* Records for this task
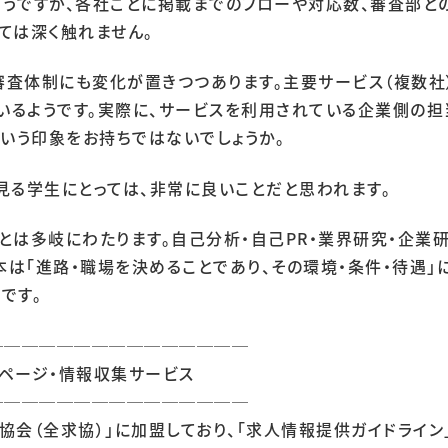
うですが、各社ごとに掲載までのフローや対応数、審査部と
ては深く触れません。
の審査体制にも変化が置きつつあります。主要サービス（複数社
るようです。実際に、サービスを利用されている企業側の担当
という印象をお持ちではないでしょうか。
見る学生にとっては、非常に良いことだと思われます。
とは多岐にわたります。自己分析・自己PR・業界研究・企業研
根本は「進路・職場を決めることであり、その環境・条件・待遇
です。
───────────────
新卒採用
ページ・情報収集サービス
中途採用
───────────────
協会（全求協）」に加盟しており、「求人情報提供ガイドライン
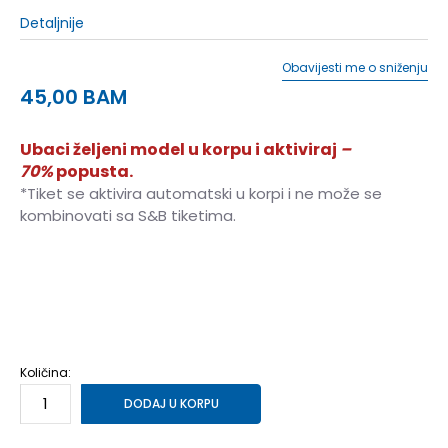
Detaljnije
Obavijesti me o sniženju
45,00
BAM
Ubaci željeni model u korpu i aktiviraj
–
70%
popusta.
*Tiket se aktivira automatski u korpi i ne može se
kombinovati sa S&B tiketima.
S
S
M
M
L
L
XL
XL
2XL
2XL
Količina:
DODAJ U KORPU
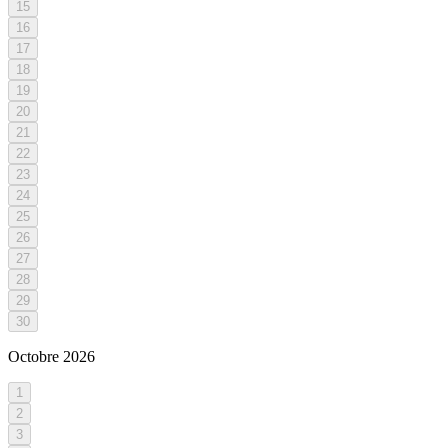
15
16
17
18
19
20
21
22
23
24
25
26
27
28
29
30
Octobre
2026
1
2
3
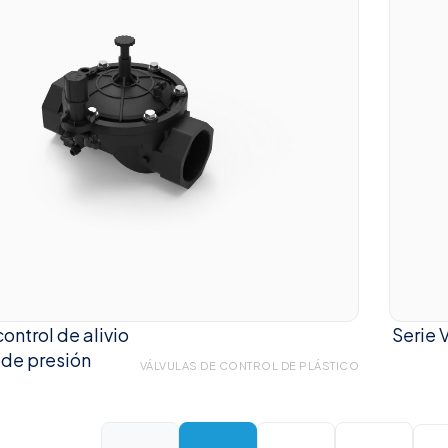
ontrol de alivio
Serie V
 de presión
VÁLVULAS DE CONTROL DE PLÁSTICO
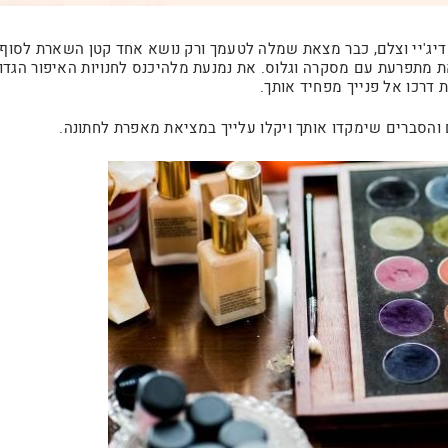
 דיג'יי וצלם, כבר מצאת שמלה לטעמך ורק נושא אחד קטן השארת לסוף…
מתפרעת עם מסקרה וגלוס. את נמנעת מלהיכנס לחנויות האיפור הגדול
 דרכו אל פנייך מפחיד אותך.
 והסברים שימקדו אותך ויקלו עלייך במציאת מאפרת לחתונה.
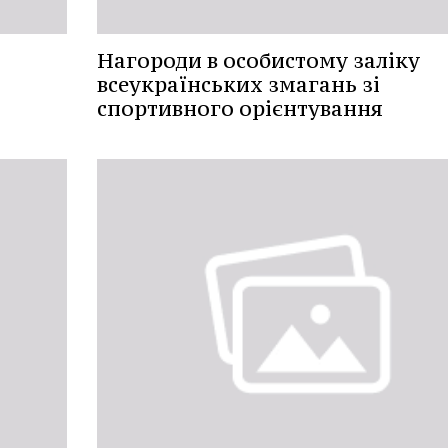
Нагороди в особистому заліку
всеукраїнських змагань зі
спортивного орієнтування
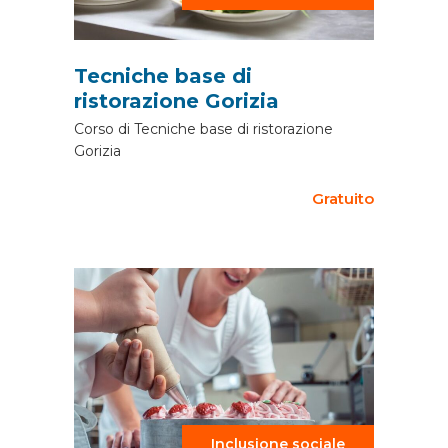
Tecniche base di
ristorazione Gorizia
Corso di Tecniche base di ristorazione
Gorizia
Gratuito
Inclusione sociale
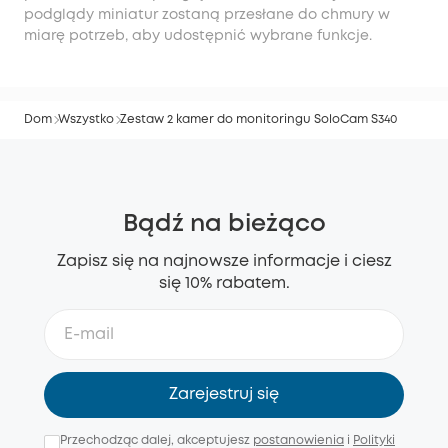
podglądy miniatur zostaną przesłane do chmury w
miarę potrzeb, aby udostępnić wybrane funkcje.
Dom
Wszystko
Zestaw 2 kamer do monitoringu SoloCam S340
Bądź na bieżąco
Zapisz się na najnowsze informacje i ciesz
się 10% rabatem.
Zarejestruj się
Przechodząc dalej, akceptujesz
postanowienia
i
Polityki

* What the exercise asks
Set down every line of the entries above again, exactly as written, but not the pictures.

* Result
うですが、各社ごとに掲載までのフローや対応数、審査部と
ては深く触れません。
の審査体制にも変化が置きつつあります。主要サービス（複数社
るようです。実際に、サービスを利用されている企業側の担当
という印象をお持ちではないでしょうか。
見る学生にとっては、非常に良いことだと思われます。
とは多岐にわたります。自己分析・自己PR・業界研究・企業研
根本は「進路・職場を決めることであり、その環境・条件・待遇
です。
───────────────
新卒採用
ページ・情報収集サービス
中途採用
───────────────
協会（全求協）」に加盟しており、「求人情報提供ガイドライン
Detaljnije
Obavijesti me o sniženju
45,00
BAM
Ubaci željeni model u korpu i aktiviraj
–
70%
popusta.
*Tiket se aktivira automatski u korpi i ne može se
kombinovati sa S&B tiketima.
S
S
M
M
L
L
XL
XL
2XL
2XL
Količina:
DODAJ U KORPU
15
16
17
18
19
20
21
22
23
24
25
26
27
28
29
30
Octobre
2026
1
2
3
ontrol de alivio
Serie V
 de presión
VÁLVULAS DE CONTROL DE PLÁSTICO
 דיג'יי וצלם, כבר מצאת שמלה לטעמך ורק נושא אחד קטן השארת לסוף…
מתפרעת עם מסקרה וגלוס. את נמנעת מלהיכנס לחנויות האיפור הגדול
 דרכו אל פנייך מפחיד אותך.
 והסברים שימקדו אותך ויקלו עלייך במציאת מאפרת לחתונה.
Нагороди в особистому заліку
всеукраїнських змагань зі
спортивного орієнтування
Tecniche base di
ristorazione Gorizia
Corso di Tecniche base di ristorazione
Gorizia
Gratuito
Inclusione sociale
podglądy miniatur zostaną przesłane do chmury w
miarę potrzeb, aby udostępnić wybrane funkcje.
Dom
Wszystko
Zestaw 2 kamer do monitoringu SoloCam S340
Bądź na bieżąco
Zapisz się na najnowsze informacje i ciesz
się 10% rabatem.
Zarejestruj się
Przechodząc dalej, akceptujesz
postanowienia
i
Polityki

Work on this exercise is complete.